A Natural Experiment
The Korean peninsula is known to be a natural experiment: North and South Korea have the same history, culture, language, and geography, but they have been having very divergent economic outcomes.
South Korea is an OECD country; it is very developed and has major industries, while North Korea often can barely afford to feed its people.
The reasons for South Korea’s success and North Korea’s failure can be broken down into man-made constraints on behavior. How easy is it to register a business? How easy is it to pay taxes?
The reader would normally think that the traditional way to change these rules is on a national level, with the government approving and passing a law. However, a special economic zone (SEZ) is a different way to change these rules: rather than adopt new reforms on an entire country, a specific area of that country will be subject to the test of this new system of rules to attract businesses and generate wealth, such as lower taxes or easier bureaucracy.
What is a Special Economic Zone?
A Special Economic Zone (SEZ) is a specific area in a country that is subject to different economic regulations than other regions within the same country.
SEZs are typically created to facilitate rapid economic growth, as they make the country benefit from foreign direct investments, tax incentives, export diversification and growth, and employment generation. SEZs are oftentimes used in developing countries, as they allow governments to implement reforms that are politically infeasible on a national level and to experiment with these new reforms before being rolled out nationwide if the effects are uncertain.
According to the specific reforms, there can be different types of SEZs. There are zones designated to become financial centers (Financial Zones), zones where goods may be imported and exported with untypical customs duties (Free Trade Zones – FTZs), or zones built for industrial and commercial exports (Export Processing Zone – EPZs).
However, a SEZ is not easy to develop, and many initiatives have failed. To succeed, SEZs must have strong economic ties to the broader country, an efficient regulatory framework that makes them competitive places to do business, and efficient private sector participation. The latter must be given strong incentives to pick the right location, target the right industries, and effectively administer the zone.
SEZs in China: “Crossing the river by touching the stones”
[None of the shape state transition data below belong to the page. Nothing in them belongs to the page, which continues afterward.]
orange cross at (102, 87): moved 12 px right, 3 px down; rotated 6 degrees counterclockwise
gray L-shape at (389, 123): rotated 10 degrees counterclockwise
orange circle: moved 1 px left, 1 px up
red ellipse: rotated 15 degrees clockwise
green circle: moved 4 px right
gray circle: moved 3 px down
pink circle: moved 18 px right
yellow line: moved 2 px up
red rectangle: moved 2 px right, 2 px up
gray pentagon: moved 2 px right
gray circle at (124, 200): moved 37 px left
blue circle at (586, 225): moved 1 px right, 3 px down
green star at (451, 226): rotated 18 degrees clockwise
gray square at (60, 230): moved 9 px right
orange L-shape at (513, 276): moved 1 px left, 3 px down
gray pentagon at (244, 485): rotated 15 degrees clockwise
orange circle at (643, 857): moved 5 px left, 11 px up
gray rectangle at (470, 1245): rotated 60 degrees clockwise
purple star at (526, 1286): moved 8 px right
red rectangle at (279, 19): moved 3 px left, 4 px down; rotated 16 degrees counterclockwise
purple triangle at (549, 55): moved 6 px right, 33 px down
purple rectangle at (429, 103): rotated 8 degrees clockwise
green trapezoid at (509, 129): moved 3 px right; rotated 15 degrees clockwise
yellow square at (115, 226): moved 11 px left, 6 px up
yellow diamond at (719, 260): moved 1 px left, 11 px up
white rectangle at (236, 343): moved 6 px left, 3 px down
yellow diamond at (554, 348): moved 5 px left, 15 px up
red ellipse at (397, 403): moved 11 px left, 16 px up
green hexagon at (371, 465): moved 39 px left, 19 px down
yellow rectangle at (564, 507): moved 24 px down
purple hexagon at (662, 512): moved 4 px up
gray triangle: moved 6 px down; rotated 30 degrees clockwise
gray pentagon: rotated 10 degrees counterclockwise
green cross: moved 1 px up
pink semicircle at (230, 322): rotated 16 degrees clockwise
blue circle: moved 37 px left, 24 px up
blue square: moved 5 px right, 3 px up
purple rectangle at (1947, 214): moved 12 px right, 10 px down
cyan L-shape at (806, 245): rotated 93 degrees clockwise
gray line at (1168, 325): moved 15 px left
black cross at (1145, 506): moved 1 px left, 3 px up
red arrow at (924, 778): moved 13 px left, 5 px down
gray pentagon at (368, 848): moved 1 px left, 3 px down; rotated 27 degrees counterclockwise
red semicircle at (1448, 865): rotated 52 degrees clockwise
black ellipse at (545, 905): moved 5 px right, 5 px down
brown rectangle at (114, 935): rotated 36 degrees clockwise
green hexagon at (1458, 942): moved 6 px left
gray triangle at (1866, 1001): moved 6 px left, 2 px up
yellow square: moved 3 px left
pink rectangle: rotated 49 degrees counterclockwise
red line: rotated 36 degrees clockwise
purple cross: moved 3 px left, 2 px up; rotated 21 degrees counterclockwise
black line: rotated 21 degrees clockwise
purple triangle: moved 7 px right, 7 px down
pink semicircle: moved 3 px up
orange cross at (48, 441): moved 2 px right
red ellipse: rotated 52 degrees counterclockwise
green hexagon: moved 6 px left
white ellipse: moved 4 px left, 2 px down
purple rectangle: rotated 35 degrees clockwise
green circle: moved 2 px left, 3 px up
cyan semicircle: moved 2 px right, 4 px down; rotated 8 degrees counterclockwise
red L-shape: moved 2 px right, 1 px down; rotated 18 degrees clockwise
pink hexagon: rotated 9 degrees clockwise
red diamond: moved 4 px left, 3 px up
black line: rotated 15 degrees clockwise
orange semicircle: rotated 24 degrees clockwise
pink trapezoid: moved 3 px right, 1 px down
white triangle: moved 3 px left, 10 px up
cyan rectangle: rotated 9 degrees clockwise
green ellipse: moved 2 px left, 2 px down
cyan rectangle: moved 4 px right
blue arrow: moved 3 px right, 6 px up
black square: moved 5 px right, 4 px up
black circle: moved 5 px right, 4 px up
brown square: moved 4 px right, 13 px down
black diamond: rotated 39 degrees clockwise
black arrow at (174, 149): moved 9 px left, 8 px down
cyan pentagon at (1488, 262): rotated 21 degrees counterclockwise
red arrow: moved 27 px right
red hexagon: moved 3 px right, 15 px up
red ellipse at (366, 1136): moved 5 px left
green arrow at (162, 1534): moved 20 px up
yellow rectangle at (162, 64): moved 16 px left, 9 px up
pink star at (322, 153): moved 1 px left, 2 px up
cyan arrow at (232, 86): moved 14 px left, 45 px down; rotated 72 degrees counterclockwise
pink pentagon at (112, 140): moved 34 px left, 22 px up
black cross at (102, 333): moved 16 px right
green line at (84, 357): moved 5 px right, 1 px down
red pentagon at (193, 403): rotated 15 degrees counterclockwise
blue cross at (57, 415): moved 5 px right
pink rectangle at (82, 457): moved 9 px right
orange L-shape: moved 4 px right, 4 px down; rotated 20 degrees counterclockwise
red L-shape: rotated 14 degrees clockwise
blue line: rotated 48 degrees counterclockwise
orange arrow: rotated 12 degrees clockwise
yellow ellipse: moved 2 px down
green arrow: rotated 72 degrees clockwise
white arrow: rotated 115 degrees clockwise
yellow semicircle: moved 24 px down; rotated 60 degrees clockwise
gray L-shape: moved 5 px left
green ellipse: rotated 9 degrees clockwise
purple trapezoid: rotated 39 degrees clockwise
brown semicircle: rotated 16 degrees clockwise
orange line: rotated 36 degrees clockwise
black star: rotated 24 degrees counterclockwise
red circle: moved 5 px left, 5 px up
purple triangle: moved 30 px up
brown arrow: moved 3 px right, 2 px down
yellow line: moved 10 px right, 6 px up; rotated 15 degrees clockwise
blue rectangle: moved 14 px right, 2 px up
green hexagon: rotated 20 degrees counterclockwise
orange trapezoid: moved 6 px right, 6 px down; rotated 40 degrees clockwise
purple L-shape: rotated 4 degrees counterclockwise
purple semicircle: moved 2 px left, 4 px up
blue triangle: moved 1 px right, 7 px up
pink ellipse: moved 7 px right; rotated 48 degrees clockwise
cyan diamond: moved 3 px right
The first modern Special Economic Zones appeared in the late 1950s in industrialized countries, with the very first one created in Shannon Airport, Ireland. From the 1970s onward, zones providing labor-intensive manufacturing have been established, especially in Latin America and East Asia. However, SEZs showed their true potential when China created four of them in the early 1980s. Among them was Shenzhen, which passed from a rural city of 30,000 people to the 18 million people manufacturing capital of the world in 2018.
While SEZs have been used by many countries, The Red Dragon has been the most successful in using them, especially in more technology- and capital-intensive formal sectors that enjoy greater government support, more foreign direct investment (FDI), and stronger links to the global market.
China’s first SEZs were created in the Southeastern coastal region to act as liberal economic environments that promote innovation and to test the efficacy of market-oriented economic reforms in a controlled environment; in Deng Xiaoping’s words, “crossing the river by touching the stones.” Therefore, these four SEZs didn’t only have the usual objectives of a SEZ, but they had one important mission as well: test the new policies and institutions for a market-oriented economy, a substantial change from the former centrally planned economy.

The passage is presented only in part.